O segundo mito é «denunciar não adianta porque eles republicam». Isso acontece. Uma publicação retirada pode ser republicada – e você pode denunciá-la de novo. Vendedores que acumulam denúncias repetidas arriscam restrições e até suspensão no Mercado Livre. O processo não é instantâneo, mas não é inútil: cada denúncia documentada corretamente tem mais chance de prosperar, e o histórico pesa contra o vendedor reincidente.
O que não funciona é denunciar mal. Uma denúncia sem evidência completa – sem URL, sem data, sem dados do vendedor – é rejeitada e não computa no histórico do infrator. A qualidade da evidência é o que separa uma denúncia que avança de uma que vai para o arquivo.

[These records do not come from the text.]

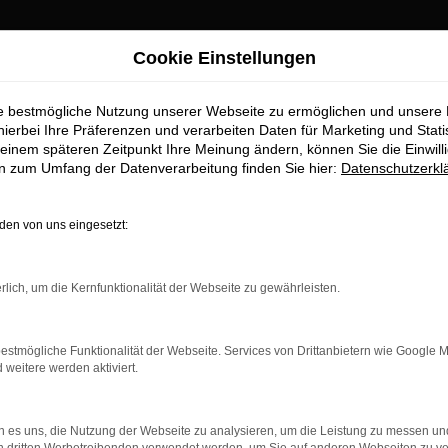
Cookie Einstellungen
ie bestmögliche Nutzung unserer Webseite zu ermöglichen und unsere
wagen
hierbei Ihre Präferenzen und verarbeiten Daten für Marketing und Stati
einem späteren Zeitpunkt Ihre Meinung ändern, können Sie die Einwillig
en zum Umfang der Datenverarbeitung finden Sie hier:
Datenschutzerkl
en von uns eingesetzt:
r: Network Error
n ist ein Fehler aufgetreten.
rlich, um die Kernfunktionalität der Webseite zu gewährleisten.
 ein paar Tipps, die dir helfen können:
rüfe deine Firewall und deine Internetverbindung.
estmögliche Funktionalität der Webseite. Services von Drittanbietern wie Google 
 andere Webseiten, zum Beispiel deine Suchmaschine?
eitere werden aktiviert.
 deine Browsererweiterungen.
 Erweiterungen, wie Werbeblocker, können das Laden bestimmter 
 es uns, die Nutzung der Webseite zu analysieren, um die Leistung zu messen u
n Browser oder in einem privaten Fenster?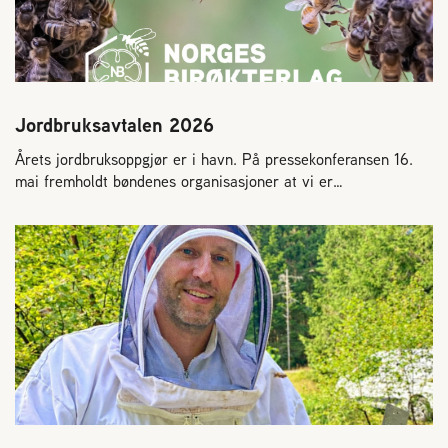
Jordbruksavtalen 2026
Årets jordbruksoppgjør er i havn. På pressekonferansen 16.
mai fremholdt bøndenes organisasjoner at vi er…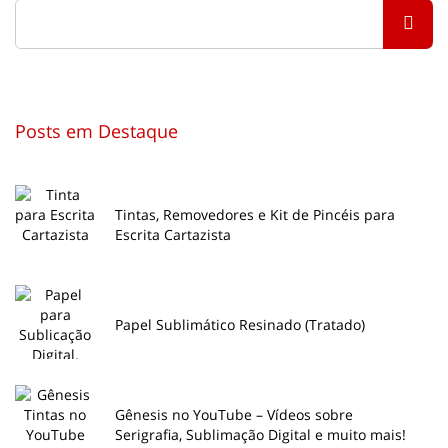
Posts em Destaque
Tintas, Removedores e Kit de Pincéis para
Escrita Cartazista
Papel Sublimático Resinado (Tratado)
Gênesis no YouTube – Vídeos sobre
Serigrafia, Sublimação Digital e muito mais!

Se você quer saber se já se qualifica para o programa de proteção do Mercado Livre antes de instalar qualquer ferramenta, existe um diagnóstico gratuito para isso.

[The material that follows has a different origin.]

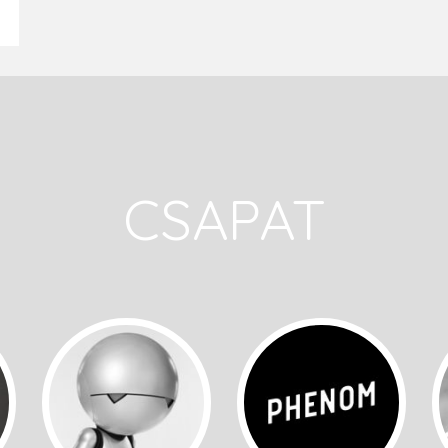
CSAPAT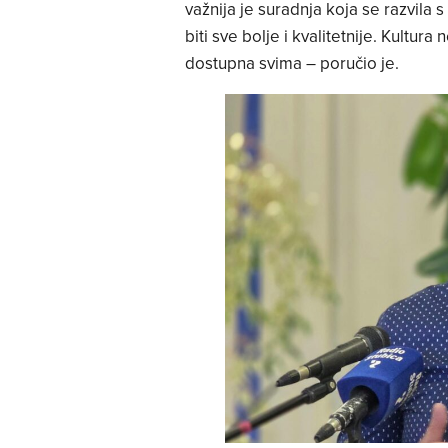
važnija je suradnja koja se razvila
biti sve bolje i kvalitetnije. Kultur
dostupna svima – poručio je.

Faça o diagnóstico agora: você se qualifica para o PPPI? Leva menos de dois minutos e não pede cadastro.
Perguntas frequentes
Qual serve para marca pequena?
Depende do estágio. Se você tem marca registrada no INPI e quer começar sem gastar nada, o PPPI do próprio Mercado Livre é o ponto de partida – é gratuito e paussa o anúncio suspeito imediatamente após a denúncia. Para automatizar a coleta de evidência e ganhar tempo, o plano Gratis do CazaFalsos (uma marca, cinquenta escaneamentos) funciona como complemento sem custo adicional. O monitoramento manual com planilha ainda resolve quando o volume é baixo, mas fica inviável rápido. Para marcas em estágio inicial, a combinação PPPI + extensão gratuita já é mais do que a maioria usa hoje.
Existem opções gratuitas?
Sim, mais de uma. O PPPI não cobra nada para participar – a condição é ter marca registrada no Brasil. O sistema de busca do INPI é aberto e gratuito para consultas. O plano Gratis do CazaFalsos não pede cartão de crédito. O Google Alerts é gratuito, embora com cobertura limitada dentro do Mercado Livre. A opção de monitoramento manual com planilha tem custo zero em dinheiro. O que todas as opções gratuitas têm em comum: elas pedem tempo ou têm limite de volume. A questão não é se existem – é quais delas resolvem o seu problema no nível que você está hoje.
O que comparar antes de pagar?
Três coisas. Primeiro: o que a ferramenta produz como saída? Um alerta por e-mail não é o mesmo que uma evidência com hash SHA-256 e carimbo de tempo que o PPPI aceita. Segundo: quantas marcas e quantos escaneamentos o plano cobre? Um limite baixo que você atinge na primeira semana significa que você vai pagar mais logo. Terceiro: quem executa o que? Algumas ferramentas monitoram mas não geram a denúncia – você ainda precisa fazer isso manualmente. Outras integram o processo de ponta a ponta. Antes de pagar, pergunte o que você ainda vai ter que fazer sozinho depois de contratar.